Would you retype the entries from the first line to the line bearing "Privacy is very", both included, leaving out every picture?

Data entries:
■ ■ ■ ■ ■

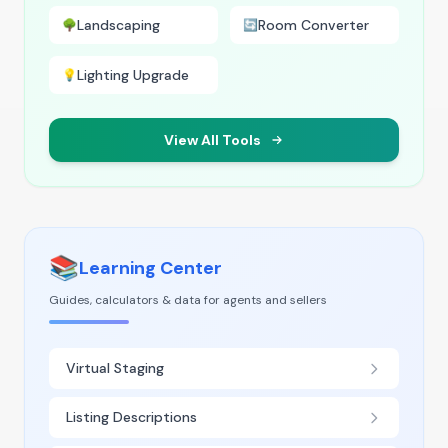
Landscaping
Room Converter
🌳
🔄
Lighting Upgrade
💡
View All Tools
📚
Learning Center
Guides, calculators & data for agents and sellers
Virtual Staging
Listing Descriptions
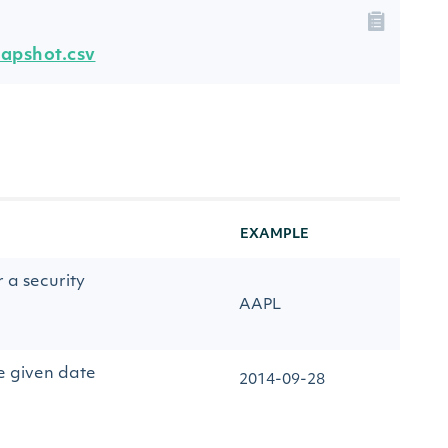
napshot.csv
EXAMPLE
r a security
AAPL
e given date
2014-09-28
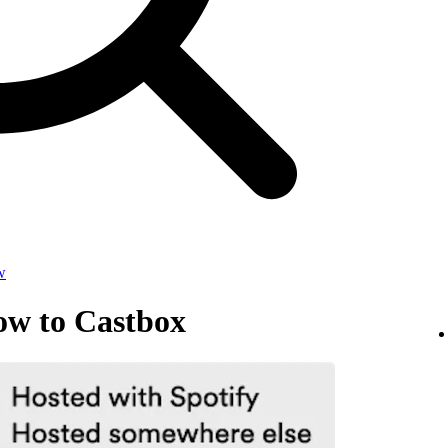
w
ow to Castbox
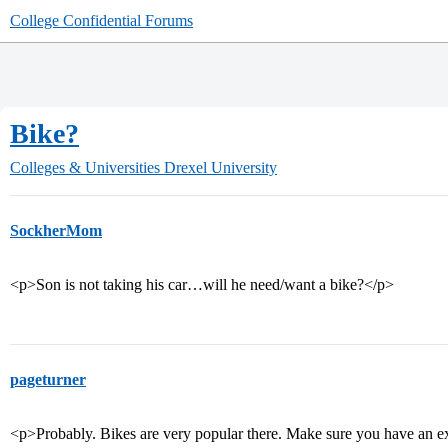
College Confidential Forums
Bike?
Colleges & Universities
Drexel University
SockherMom
<p>Son is not taking his car…will he need/want a bike?</p>
pageturner
<p>Probably. Bikes are very popular there. Make sure you have an ex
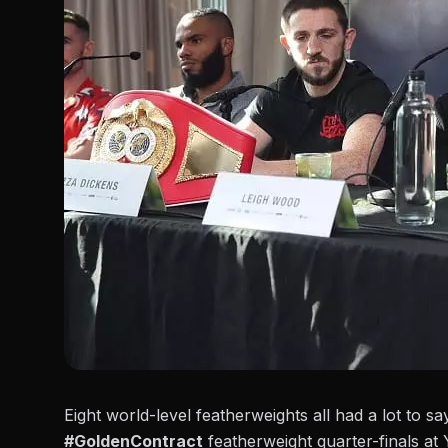
Eight world-level featherweights all had a lot to s
#GoldenContract
featherweight quarter-finals at 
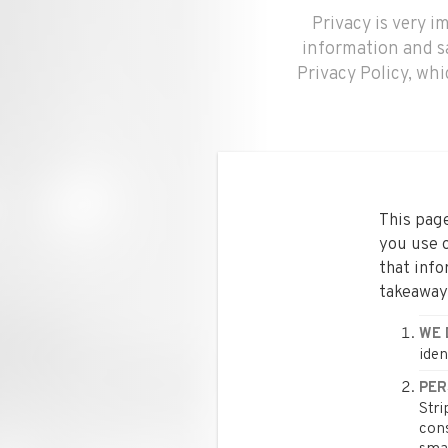
Privacy is very 
information and s
Privacy Policy, wh
This page
you use o
that info
takeaway
WE 
iden
PER
Stri
cons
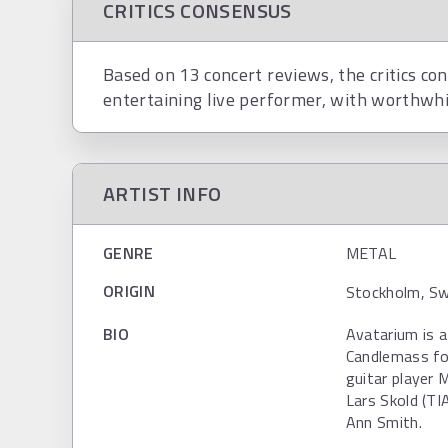
CRITICS CONSENSUS
Based on 13 concert reviews, the critics co
entertaining live performer, with worthwhi
ARTIST INFO
GENRE
METAL
ORIGIN
Stockholm, Sw
BIO
Avatarium is 
Candlemass fo
guitar player
Lars Skold (TI
Ann Smith.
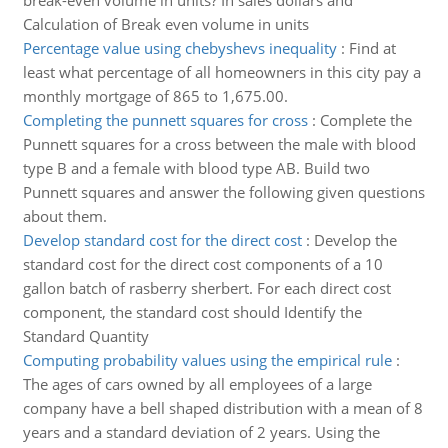
break-even volume in units? In sales dollars and
Calculation of Break even volume in units
Percentage value using chebyshevs inequality
:
Find at
least what percentage of all homeowners in this city pay a
monthly mortgage of 865 to 1,675.00.
Completing the punnett squares for cross
:
Complete the
Punnett squares for a cross between the male with blood
type B and a female with blood type AB. Build two
Punnett squares and answer the following given questions
about them.
Develop standard cost for the direct cost
:
Develop the
standard cost for the direct cost components of a 10
gallon batch of rasberry sherbert. For each direct cost
component, the standard cost should Identify the
Standard Quantity
Computing probability values using the empirical rule
:
The ages of cars owned by all employees of a large
company have a bell shaped distribution with a mean of 8
years and a standard deviation of 2 years. Using the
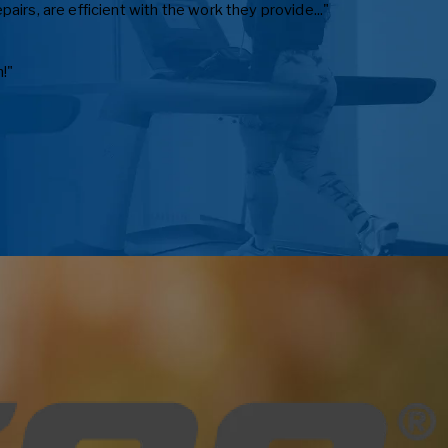
irs, are efficient with the work they provide..."
!"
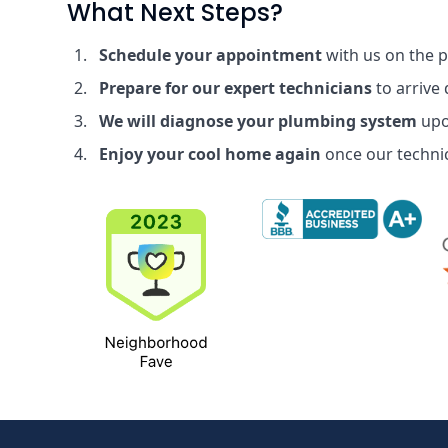
What Next Steps?
Schedule your appointment
with us on the 
Prepare for our expert technicians
to arrive
We will diagnose your plumbing system
upo
Enjoy your cool home again
once our technic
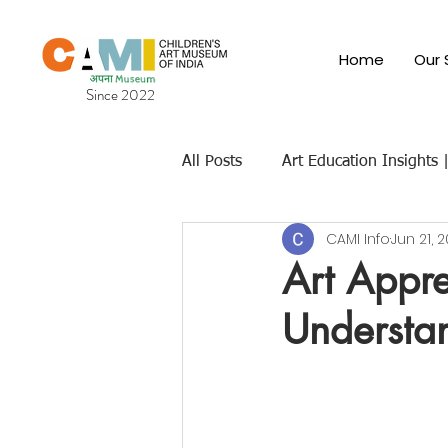
Home
Our 
Since 2022
All Posts
Art Education Insights
CAMI Info
Jun 21, 
Cultural & Traditional Indian Art
Art Appre
Understan
Children's Art Museums
Fut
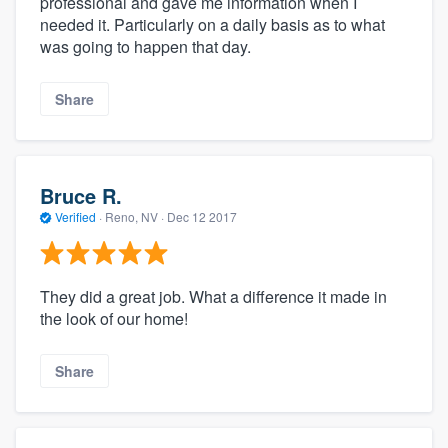
professional and gave me information when I
needed it. Particularly on a daily basis as to what
was going to happen that day.
Share
Bruce R.
Verified
·
Reno, NV ·
Dec 12 2017
They did a great job. What a difference it made in
the look of our home!
Share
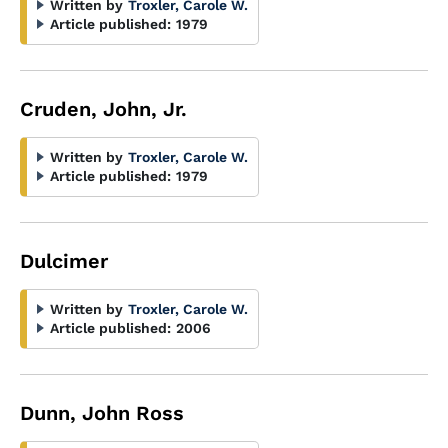
Written by
Troxler, Carole W.
Article published:
1979
Cruden, John, Jr.
Written by
Troxler, Carole W.
Article published:
1979
Dulcimer
Written by
Troxler, Carole W.
Article published:
2006
Dunn, John Ross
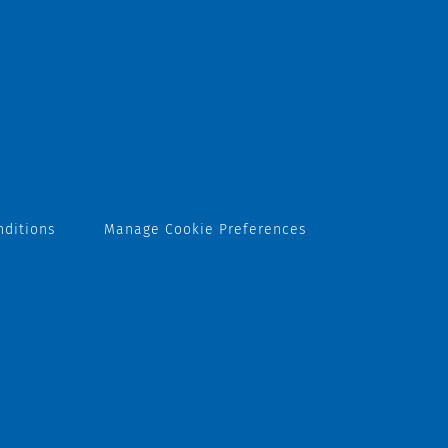
nditions
Manage Cookie Preferences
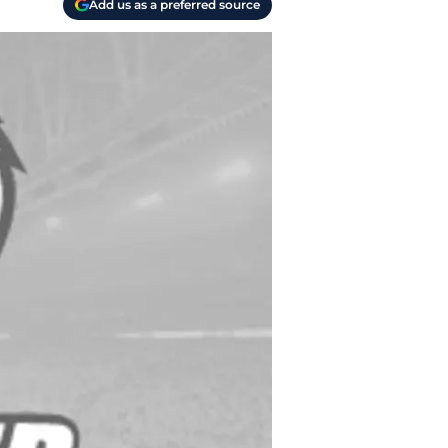
Add us as a preferred source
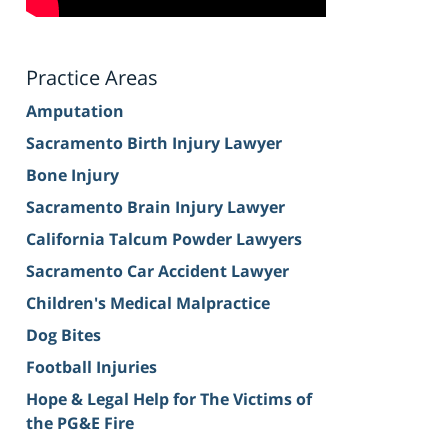
Practice Areas
Amputation
Sacramento Birth Injury Lawyer
Bone Injury
Sacramento Brain Injury Lawyer
California Talcum Powder Lawyers
Sacramento Car Accident Lawyer
Children's Medical Malpractice
Dog Bites
Football Injuries
Hope & Legal Help for The Victims of
the PG&E Fire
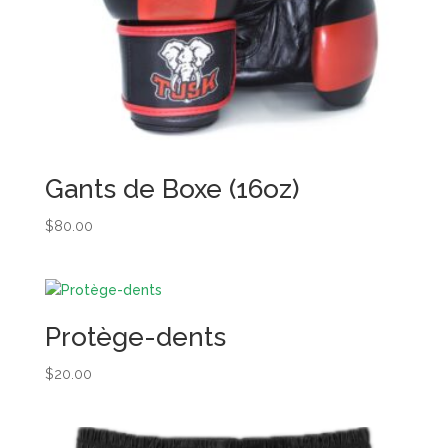
Gants de Boxe (16oz)
$
80.00
Protège-dents
$
20.00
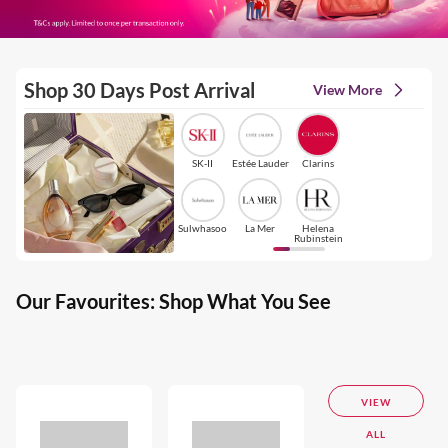
Shop 30 Days Post Arrival
View More
SK-II
Estée Lauder
Clarins
Sulwhasoo
La Mer
Helena
Rubinstein
Our Favourites: Shop What You See
VIEW
ALL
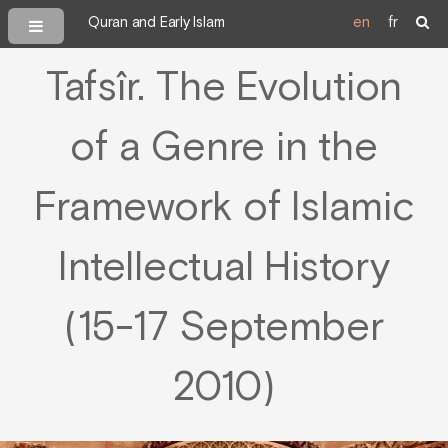
Quran and Early Islam
en
fr
Tafsîr. The Evolution
of a Genre in the
Framework of Islamic
Intellectual History
(15-17 September
2010)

■ ■ ■ ■ ■

Exercise output »
Landscaping
Room Converter
🌳
🔄
Lighting Upgrade
💡
View All Tools
📚
Learning Center
Guides, calculators & data for agents and sellers
Virtual Staging
Listing Descriptions
napshot.csv
EXAMPLE
r a security
AAPL
e given date
2014-09-28
w
ow to Castbox
College Confidential Forums
Bike?
Colleges & Universities
Drexel University
SockherMom
<p>Son is not taking his car…will he need/want a bike?</p>
pageturner
<p>Probably. Bikes are very popular there. Make sure you have an ex
Eight world-level featherweights all had a lot to s
#GoldenContract
featherweight quarter-finals at 
Privacy is very 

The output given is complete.